Guide to Proper Fork and Chain Inspections
Fork Inspection. Knowledge of metallurgy or its equivalent is not necessary to perform OHSA inspections, but operators must nonetheless pay attention to these key metal-related areas when examining forks.
- Rated load capacity. Are the forks rated to carry the loads they are handling? An excellent online calculator is available here.
- Surface cracks. Inspect each fork top and bottom for surface cracks. Pay close attention to the heel area and the welds to the areas that attach the forks to the lift truck. These areas are most likely to develop cracks. If a crack is found, the fork must be replaced before the lift truck is put back into service. OHSA does not permit a damaged fork to be repaired.
- Straightness of the blade and shank. If either the shank or the blade has any sort of bend, the fork must be replaced before the lift truck is put back into service.
- Excessive angle. If the shank and blade angle exceed 93 degrees, the fork must be replaced before the lift truck is put back into service.
- Fork tip height variances. If the fork tips exceed 3 percent of the length of the blade, the forks need to be replaced before the lift truck is put back into service. For example, for 48-inch forks, the differences in the heights of the tips of your blades cannot exceed 1.44 inches.
- Positioning lock.
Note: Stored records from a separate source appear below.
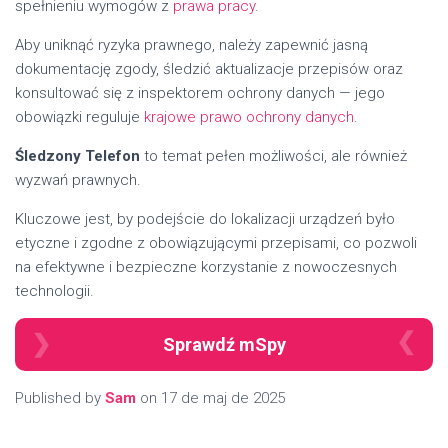
spełnieniu wymogów z
prawa pracy
.
Aby uniknąć ryzyka prawnego, należy zapewnić jasną
dokumentację zgody, śledzić aktualizacje przepisów oraz
konsultować się z inspektorem ochrony danych — jego
obowiązki reguluje
krajowe prawo ochrony danych
.
Śledzony Telefon
to temat pełen możliwości, ale również
wyzwań prawnych.
Kluczowe jest, by podejście do lokalizacji urządzeń było
etyczne i zgodne z obowiązującymi przepisami, co pozwoli
na efektywne i bezpieczne korzystanie z nowoczesnych
technologii.
Sprawdź mSpy
Published by
Sam
on
17 de maj de 2025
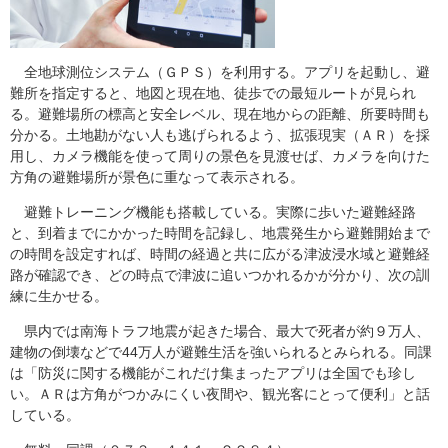
全地球測位システム（ＧＰＳ）を利用する。アプリを起動し、避
難所を指定すると、地図と現在地、徒歩での最短ルートが見られ
る。避難場所の標高と安全レベル、現在地からの距離、所要時間も
分かる。土地勘がない人も逃げられるよう、拡張現実（ＡＲ）を採
用し、カメラ機能を使って周りの景色を見渡せば、カメラを向けた
方角の避難場所が景色に重なって表示される。
避難トレーニング機能も搭載している。実際に歩いた避難経路
と、到着までにかかった時間を記録し、地震発生から避難開始まで
の時間を設定すれば、時間の経過と共に広がる津波浸水域と避難経
路が確認でき、どの時点で津波に追いつかれるかが分かり、次の訓
練に生かせる。
県内では南海トラフ地震が起きた場合、最大で死者が約９万人、
建物の倒壊などで44万人が避難生活を強いられるとみられる。同課
は「防災に関する機能がこれだけ集まったアプリは全国でも珍し
い。ＡＲは方角がつかみにくい夜間や、観光客にとって便利」と話
している。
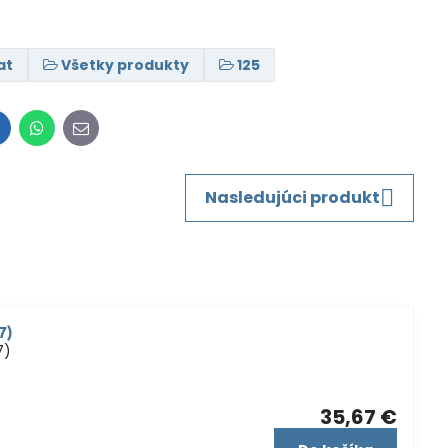
at
Všetky produkty
125
inkedIn
WhatsApp
E-
mail
Nasledujúci produkt
7)
7)
35,67 €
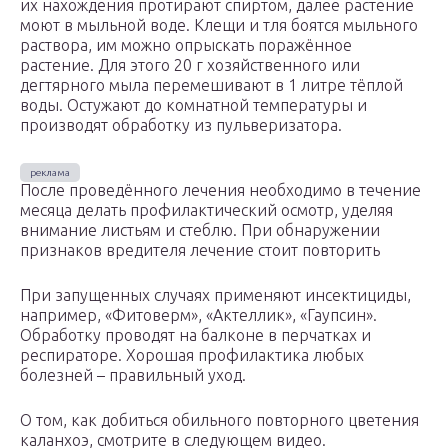
их нахождения протирают спиртом, далее растение
моют в мыльной воде. Клещи и тля боятся мыльного
раствора, им можно опрыскать поражённое
растение. Для этого 20 г хозяйственного или
дегтярного мыла перемешивают в 1 литре тёплой
воды. Остужают до комнатной температуры и
производят обработку из пульверизатора.
После проведённого лечения необходимо в течение
месяца делать профилактический осмотр, уделяя
внимание листьям и стеблю. При обнаружении
признаков вредителя лечение стоит повторить
При запущенных случаях применяют инсектициды,
например, «Фитоверм», «Актеллик», «Гаупсин».
Обработку проводят на балконе в перчатках и
респираторе. Хорошая профилактика любых
болезней – правильный уход.
О том, как добиться обильного повторного цветения
каланхоэ, смотрите в следующем видео.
If the positioning lock is inoperable, it must be replaced before the fork is put back into service on the lift truck.
- Normal wear. Use calipers to measure the heel and the blade for wear. These are the areas that wear most quickly. Once wear reaches 10 percent, the fork must be replaced. Ten percent wear results in a 20 percent reduction in rated fork capacity and represents a significant exposure for accident.
- Chain elongation. Elongation of more than 3 percent indicates a 15 percent reduction in strength and means the chain should be replaced.
- Rust and corrosion. Chains showing any rust or corrosion should be replaced. For maximum protection, chains must be completely lubricated at all times.
- Plate cracking. Inspect closely for cracks. The discovery of any crack means the chain should be replaced before the forklift is put back into service.
- Protruding or turned pins. Lack of lubrication results in friction between the plates and the pins, causing the pins to twist and turn their way out of place. The result is chain failure.
- Misalignment. Look for wear patterns on pinheads or outside plates. Continued operation will result in damage to the chain and sheaves, potentially causing the chain to fail.
- Chain anchors and sheaves. Inspect anchors for misalignment, damage or undue wear. Anchors with worn or broken fingers must be replaced.